Mr Ibrahim Suffian of pollster Merdeka Centre affirmed this observation. The centre's surveys picked up a drop in Malay support of up to 15 per cent only in the last three days of campaigning.

He attributed this to the vilification of opposition leader Anwar Ibrahim in the media around the same time. It brought back memories of 1999 when Datuk Seri Anwar was sacked, an episode that turned the Malays against the BN.

The BN had long known about the shift in the Indian and Chinese ground, though perhaps not its magnitude, but it evidently thought that the Malay ground was stable enough to moderate the minority swing.

It wasn't.

There have also been suggestions that the police and military intelligence had given the leaders an accurate reading of the ground.

Dr Mahathir, one of the few who had given a fairly close prediction of the outcome, hinted that the BN had chosen to ignore this intelligence for its own reasons.

Many analysts now also say the local media had played a role by painting a glowing picture of a near-certain BN victory, and in the process whittled away any hesitation among voters to cast protest votes.

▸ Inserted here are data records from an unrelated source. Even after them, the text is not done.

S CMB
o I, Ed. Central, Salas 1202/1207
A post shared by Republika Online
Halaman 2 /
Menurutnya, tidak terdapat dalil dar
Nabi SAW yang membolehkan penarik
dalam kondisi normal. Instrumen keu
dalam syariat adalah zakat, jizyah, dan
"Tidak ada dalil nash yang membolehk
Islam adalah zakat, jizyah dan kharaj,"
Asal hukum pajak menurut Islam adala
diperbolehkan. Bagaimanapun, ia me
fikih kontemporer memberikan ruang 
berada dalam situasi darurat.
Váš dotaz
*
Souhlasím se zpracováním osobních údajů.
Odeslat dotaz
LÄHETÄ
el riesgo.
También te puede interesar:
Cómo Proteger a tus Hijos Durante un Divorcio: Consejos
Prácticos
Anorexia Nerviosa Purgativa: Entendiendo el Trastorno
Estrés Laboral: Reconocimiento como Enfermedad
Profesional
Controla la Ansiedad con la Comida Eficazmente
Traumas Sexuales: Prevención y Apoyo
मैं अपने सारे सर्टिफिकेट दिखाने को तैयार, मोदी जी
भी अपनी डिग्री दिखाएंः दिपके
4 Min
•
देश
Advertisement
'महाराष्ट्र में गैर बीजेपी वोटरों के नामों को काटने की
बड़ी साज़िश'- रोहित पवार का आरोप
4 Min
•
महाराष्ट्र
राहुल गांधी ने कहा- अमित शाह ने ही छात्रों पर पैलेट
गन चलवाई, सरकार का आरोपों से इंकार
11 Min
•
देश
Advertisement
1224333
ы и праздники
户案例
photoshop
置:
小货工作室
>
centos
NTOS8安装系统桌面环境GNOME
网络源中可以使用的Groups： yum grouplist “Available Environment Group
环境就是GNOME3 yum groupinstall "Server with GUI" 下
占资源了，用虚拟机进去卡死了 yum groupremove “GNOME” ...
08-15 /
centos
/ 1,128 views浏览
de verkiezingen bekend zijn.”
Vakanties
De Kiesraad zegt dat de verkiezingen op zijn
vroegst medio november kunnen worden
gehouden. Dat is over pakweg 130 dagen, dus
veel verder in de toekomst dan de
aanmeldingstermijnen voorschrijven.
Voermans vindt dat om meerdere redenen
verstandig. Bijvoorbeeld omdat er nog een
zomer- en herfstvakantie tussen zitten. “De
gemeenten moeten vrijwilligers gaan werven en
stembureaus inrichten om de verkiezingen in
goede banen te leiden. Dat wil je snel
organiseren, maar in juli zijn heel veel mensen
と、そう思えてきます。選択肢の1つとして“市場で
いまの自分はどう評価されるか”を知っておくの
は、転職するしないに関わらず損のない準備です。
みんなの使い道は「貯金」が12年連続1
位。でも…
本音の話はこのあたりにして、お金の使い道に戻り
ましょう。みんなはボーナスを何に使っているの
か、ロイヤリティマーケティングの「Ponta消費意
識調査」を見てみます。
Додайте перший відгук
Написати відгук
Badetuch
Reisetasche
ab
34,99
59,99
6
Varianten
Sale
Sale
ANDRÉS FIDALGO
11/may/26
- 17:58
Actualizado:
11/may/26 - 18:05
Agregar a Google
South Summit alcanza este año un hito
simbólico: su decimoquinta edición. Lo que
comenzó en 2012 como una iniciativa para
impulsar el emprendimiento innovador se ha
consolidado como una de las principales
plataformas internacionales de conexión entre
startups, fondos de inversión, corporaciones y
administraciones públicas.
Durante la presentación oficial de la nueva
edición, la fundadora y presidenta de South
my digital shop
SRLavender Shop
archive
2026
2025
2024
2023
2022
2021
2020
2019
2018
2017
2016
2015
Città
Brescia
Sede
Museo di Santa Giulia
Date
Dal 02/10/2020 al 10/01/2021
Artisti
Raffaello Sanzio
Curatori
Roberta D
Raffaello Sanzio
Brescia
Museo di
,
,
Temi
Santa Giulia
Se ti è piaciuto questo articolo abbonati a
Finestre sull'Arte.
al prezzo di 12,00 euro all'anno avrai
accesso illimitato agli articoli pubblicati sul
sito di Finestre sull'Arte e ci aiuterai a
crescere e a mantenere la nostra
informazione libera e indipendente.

Clearly, protest votes had played a part in the shock outcome. Even the opposition concedes that.

One only has to look at the number of unknown candidates and the odd choices that voters have made to discern the element of protest.

For example, Mr Loh Gwo Burne, who is known only for accidentally videotaping a lawyer boasting about fixing judicial appointments, won against a hugely popular MCA rival in urban Selangor.

It is highly unlikely that Chinese or Malay voters had had a sudden change of heart over the ideologies of PAS or DAP respectively. It is more likely that anger had driven many to vote against the BN.

Whether the opposition will be able to convert this protest vote against the BN into a vote for the opposition remains to be seen.

Last Sunday, there was a sense of palpable euphoria in Kuala Lumpur, a feeling of awe that votes can change a country.

A week later, the euphoria has dissipated. Many Malaysians are now waiting to see how their lives will change under a weakened regime.

Will their embattled leaders choose reform or revenge?

This much seems certain: The rivals are already at the door and, as Prime Minister Abdullah himself said, if he does not bring changes, he will have to up and leave - and this time it will not be just the room.